In case you believe the tone of a film comes entirely from the actors, the writer or the director… behold, the power of editing and music: Requiem For A Day Off.
I don’t think it’s a coincidence that The Usual Suspects, a movie with nearly perfect tone and pacing (IMHO), was both scored and edited by John Ottman.
We showed up in the Austin American-Statesman for Tech Monday (out on the web this evening). Digg it. Spread the word. Check it out. Pretty good write-up.
UPDATE: I didn’t notice this, but there’s also a video clip. Interesting…
Michael Feathers recounted a conference run-in with one of the original XP and TDD practitioners:
John Nolan gave his developers a challenge: write OO code with no getters. Whenever possible, tell another object to do something rather than ask. In the process of doing this, they noticed that their code became supple and easy to change.

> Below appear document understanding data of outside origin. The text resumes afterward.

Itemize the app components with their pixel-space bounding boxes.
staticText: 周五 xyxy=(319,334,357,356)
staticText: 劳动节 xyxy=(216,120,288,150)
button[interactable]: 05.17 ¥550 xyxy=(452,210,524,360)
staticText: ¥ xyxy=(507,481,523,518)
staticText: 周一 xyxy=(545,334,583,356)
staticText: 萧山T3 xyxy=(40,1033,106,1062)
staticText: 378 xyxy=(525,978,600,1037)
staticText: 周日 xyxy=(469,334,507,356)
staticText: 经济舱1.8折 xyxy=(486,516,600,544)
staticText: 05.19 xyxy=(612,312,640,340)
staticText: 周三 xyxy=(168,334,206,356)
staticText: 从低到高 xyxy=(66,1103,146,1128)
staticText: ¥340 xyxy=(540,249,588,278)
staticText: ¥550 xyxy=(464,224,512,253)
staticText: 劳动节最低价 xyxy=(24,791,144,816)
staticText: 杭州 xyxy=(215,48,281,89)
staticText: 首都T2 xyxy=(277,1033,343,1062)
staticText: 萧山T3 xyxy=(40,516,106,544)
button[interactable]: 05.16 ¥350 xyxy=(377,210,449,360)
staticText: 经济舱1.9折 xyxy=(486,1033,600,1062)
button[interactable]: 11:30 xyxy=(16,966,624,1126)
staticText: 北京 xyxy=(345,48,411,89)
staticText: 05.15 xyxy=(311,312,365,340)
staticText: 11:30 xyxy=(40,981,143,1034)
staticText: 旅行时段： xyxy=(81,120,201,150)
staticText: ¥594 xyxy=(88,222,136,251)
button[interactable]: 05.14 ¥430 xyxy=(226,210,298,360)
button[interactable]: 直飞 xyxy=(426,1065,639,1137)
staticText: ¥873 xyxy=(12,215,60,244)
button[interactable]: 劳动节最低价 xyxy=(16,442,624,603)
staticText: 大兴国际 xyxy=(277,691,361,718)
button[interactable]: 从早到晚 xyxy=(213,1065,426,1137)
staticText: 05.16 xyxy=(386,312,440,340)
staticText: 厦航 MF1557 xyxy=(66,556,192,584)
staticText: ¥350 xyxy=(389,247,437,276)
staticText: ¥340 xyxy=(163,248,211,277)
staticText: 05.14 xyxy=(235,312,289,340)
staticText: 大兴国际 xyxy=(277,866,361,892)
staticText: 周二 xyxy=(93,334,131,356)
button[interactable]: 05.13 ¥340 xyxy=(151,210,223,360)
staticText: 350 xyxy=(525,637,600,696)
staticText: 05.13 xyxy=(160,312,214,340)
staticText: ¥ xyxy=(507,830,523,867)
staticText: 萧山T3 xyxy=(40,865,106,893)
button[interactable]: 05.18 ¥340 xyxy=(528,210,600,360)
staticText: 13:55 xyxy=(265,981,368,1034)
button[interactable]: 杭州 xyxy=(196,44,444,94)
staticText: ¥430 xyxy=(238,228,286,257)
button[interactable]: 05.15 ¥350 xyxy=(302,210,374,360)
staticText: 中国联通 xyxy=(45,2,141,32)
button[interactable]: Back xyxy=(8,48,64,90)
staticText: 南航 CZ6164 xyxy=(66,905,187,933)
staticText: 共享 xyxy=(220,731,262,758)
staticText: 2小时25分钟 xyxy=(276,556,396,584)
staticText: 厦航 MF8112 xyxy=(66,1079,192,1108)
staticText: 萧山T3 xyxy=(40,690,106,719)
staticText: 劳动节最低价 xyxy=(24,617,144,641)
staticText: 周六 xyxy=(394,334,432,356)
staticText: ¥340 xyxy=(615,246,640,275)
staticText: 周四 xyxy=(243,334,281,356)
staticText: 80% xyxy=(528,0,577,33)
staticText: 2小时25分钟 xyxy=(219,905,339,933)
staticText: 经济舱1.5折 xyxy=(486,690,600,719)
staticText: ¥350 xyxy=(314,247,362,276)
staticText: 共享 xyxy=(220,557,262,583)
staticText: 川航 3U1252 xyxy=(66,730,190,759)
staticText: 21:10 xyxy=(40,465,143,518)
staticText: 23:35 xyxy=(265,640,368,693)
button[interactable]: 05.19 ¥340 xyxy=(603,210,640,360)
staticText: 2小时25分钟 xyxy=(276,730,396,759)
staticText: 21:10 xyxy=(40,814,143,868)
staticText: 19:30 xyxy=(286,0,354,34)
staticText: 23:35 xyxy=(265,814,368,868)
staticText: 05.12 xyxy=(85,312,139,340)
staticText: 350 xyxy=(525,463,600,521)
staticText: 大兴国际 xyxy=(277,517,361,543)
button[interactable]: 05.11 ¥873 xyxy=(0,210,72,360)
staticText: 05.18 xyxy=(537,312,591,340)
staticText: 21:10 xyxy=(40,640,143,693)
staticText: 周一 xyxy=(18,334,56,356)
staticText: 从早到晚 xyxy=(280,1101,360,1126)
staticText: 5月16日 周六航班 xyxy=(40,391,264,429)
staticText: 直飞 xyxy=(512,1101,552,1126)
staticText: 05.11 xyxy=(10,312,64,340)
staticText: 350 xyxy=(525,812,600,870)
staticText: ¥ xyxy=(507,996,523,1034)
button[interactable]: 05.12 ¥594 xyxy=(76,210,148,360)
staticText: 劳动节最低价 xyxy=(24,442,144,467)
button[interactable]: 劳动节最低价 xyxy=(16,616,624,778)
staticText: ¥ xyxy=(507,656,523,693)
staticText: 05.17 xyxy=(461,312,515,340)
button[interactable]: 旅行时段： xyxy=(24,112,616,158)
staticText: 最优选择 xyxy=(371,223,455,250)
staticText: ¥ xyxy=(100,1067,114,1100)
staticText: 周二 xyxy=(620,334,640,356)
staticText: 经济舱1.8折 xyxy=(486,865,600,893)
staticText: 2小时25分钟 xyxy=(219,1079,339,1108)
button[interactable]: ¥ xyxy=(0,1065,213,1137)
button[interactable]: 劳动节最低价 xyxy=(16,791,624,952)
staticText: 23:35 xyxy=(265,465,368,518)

They also noticed that the fake objects that they were writing were highly repetitive, so they came up with the idea of a mocking framework that would allow them to set expectations on objects — mock objects.
That’s a fascinating suggestion, writing OO code with no getters. To think of it in object terms, that means that you create objects that don’t have information extracted from them, they’re only asked to do things. If you take his statement literally and to the extreme, you have the scenario where you don’t know the state of a separate object you can only tell it to do things and hope it does them (you can’t confirm it because there’s no gettable state!). Hmm… that sounds familiar.
I think event-driven programming achieves the goal of “writing OO code with no getters.” It has the added bonus of being dynamically (and anonymously) coupled at runtime. And, in fact, I’ve found event-driven code to be the least brittle. Definitely more complicated in some scenarios (usually trivial cases, while being less complicated for the non-trivial cases), but always more stable, higher quality, fewer bugs.
AS3 has a particularly beautiful event model. When an object dispatches an event the listeners for that event are called immediately (inside of the dispatch function) as opposed to being queued and processed at a later point in time. Callbacks, basically. But at the same time you have to write them as if they occur asynchronously.
I’m not sure the point I’m trying to make… other than to say that event-driven programming is less fragile?
I’ve never done a lot of functional programming. Sure, I did a bit of required Scheme in my Programming Languages class in college. Didn’t do anything real though — well, maybe a bit of decent AI stuff, but no actual apps. The point is, I’ve never really worked extensively with functional programming largely because the languages/tools I’ve been working with haven’t been purely functional.
Well, apparently I’ve just been missing it in AS3. It was staring me plainly in the face but hadn’t really thought about it in those terms. Bruce Eckel did, though. He shows how we can use the various Array methods (and add some of our own since Array is dynamic) to work functionally. There’s some very clever stuff in there, particularly the in-line functions that leverage closures to return results to the calling method… very clever use of AS3.
There is quite a bit of noise in the article related to his working with Flex Builder and writing the MXML to display the results of his tests. He also has a very — ahem — interesting code style that I wouldn’t suggest anyone follow if you plan on sharing with other AS3 coders. I’m referring to his mixing of MXML and AS3 (and I’m not talking mx:Script blocks, either). First time I’ve ever seen that…
Peter Christensen explains why I feel no shame for moving from the world of cutting-edge console games to web-based Flash games.